Data items:
Start of Block

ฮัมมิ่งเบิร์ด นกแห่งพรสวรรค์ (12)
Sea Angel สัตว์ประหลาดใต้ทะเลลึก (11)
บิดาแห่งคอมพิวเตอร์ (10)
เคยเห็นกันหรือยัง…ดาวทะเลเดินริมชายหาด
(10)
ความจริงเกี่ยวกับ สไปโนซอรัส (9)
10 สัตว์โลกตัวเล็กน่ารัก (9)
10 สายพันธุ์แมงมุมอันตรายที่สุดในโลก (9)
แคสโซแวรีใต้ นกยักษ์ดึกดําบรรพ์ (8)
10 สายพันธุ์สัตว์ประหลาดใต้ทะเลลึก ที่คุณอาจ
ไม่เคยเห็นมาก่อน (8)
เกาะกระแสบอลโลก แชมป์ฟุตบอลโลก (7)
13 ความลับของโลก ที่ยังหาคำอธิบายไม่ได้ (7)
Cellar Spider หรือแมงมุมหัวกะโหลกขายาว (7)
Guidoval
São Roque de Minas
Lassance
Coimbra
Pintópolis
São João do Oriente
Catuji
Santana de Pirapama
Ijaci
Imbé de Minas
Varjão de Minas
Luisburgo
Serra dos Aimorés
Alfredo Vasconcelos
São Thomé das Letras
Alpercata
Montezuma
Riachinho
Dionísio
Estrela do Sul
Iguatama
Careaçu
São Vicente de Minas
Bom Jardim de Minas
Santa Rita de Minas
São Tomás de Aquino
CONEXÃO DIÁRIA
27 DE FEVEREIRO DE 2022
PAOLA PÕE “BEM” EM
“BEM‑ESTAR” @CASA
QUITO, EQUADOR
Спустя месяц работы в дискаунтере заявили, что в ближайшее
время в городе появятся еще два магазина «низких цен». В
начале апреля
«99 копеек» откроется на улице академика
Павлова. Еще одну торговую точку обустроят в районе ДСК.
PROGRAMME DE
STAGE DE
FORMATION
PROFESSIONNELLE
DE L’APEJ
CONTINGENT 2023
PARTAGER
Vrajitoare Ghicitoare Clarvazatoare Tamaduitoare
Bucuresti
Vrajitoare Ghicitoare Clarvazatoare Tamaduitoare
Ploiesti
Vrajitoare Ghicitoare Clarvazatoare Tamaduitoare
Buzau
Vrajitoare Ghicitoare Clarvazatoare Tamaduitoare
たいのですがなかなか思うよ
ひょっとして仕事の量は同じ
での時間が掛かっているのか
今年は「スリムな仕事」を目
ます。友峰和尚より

End of Block

What is required: Give back all the data exactly as it was written.

Output below:
ฮัมมิ่งเบิร์ด นกแห่งพรสวรรค์ (12)
Sea Angel สัตว์ประหลาดใต้ทะเลลึก (11)
บิดาแห่งคอมพิวเตอร์ (10)
เคยเห็นกันหรือยัง…ดาวทะเลเดินริมชายหาด
(10)
ความจริงเกี่ยวกับ สไปโนซอรัส (9)
10 สัตว์โลกตัวเล็กน่ารัก (9)
10 สายพันธุ์แมงมุมอันตรายที่สุดในโลก (9)
แคสโซแวรีใต้ นกยักษ์ดึกดําบรรพ์ (8)
10 สายพันธุ์สัตว์ประหลาดใต้ทะเลลึก ที่คุณอาจ
ไม่เคยเห็นมาก่อน (8)
เกาะกระแสบอลโลก แชมป์ฟุตบอลโลก (7)
13 ความลับของโลก ที่ยังหาคำอธิบายไม่ได้ (7)
Cellar Spider หรือแมงมุมหัวกะโหลกขายาว (7)
Guidoval
São Roque de Minas
Lassance
Coimbra
Pintópolis
São João do Oriente
Catuji
Santana de Pirapama
Ijaci
Imbé de Minas
Varjão de Minas
Luisburgo
Serra dos Aimorés
Alfredo Vasconcelos
São Thomé das Letras
Alpercata
Montezuma
Riachinho
Dionísio
Estrela do Sul
Iguatama
Careaçu
São Vicente de Minas
Bom Jardim de Minas
Santa Rita de Minas
São Tomás de Aquino
CONEXÃO DIÁRIA
27 DE FEVEREIRO DE 2022
PAOLA PÕE “BEM” EM
“BEM‑ESTAR” @CASA
QUITO, EQUADOR
Спустя месяц работы в дискаунтере заявили, что в ближайшее
время в городе появятся еще два магазина «низких цен». В
начале апреля
«99 копеек» откроется на улице академика
Павлова. Еще одну торговую точку обустроят в районе ДСК.
PROGRAMME DE
STAGE DE
FORMATION
PROFESSIONNELLE
DE L’APEJ
CONTINGENT 2023
PARTAGER
Vrajitoare Ghicitoare Clarvazatoare Tamaduitoare
Bucuresti
Vrajitoare Ghicitoare Clarvazatoare Tamaduitoare
Ploiesti
Vrajitoare Ghicitoare Clarvazatoare Tamaduitoare
Buzau
Vrajitoare Ghicitoare Clarvazatoare Tamaduitoare
たいのですがなかなか思うよ
ひょっとして仕事の量は同じ
での時間が掛かっているのか
今年は「スリムな仕事」を目
ます。友峰和尚より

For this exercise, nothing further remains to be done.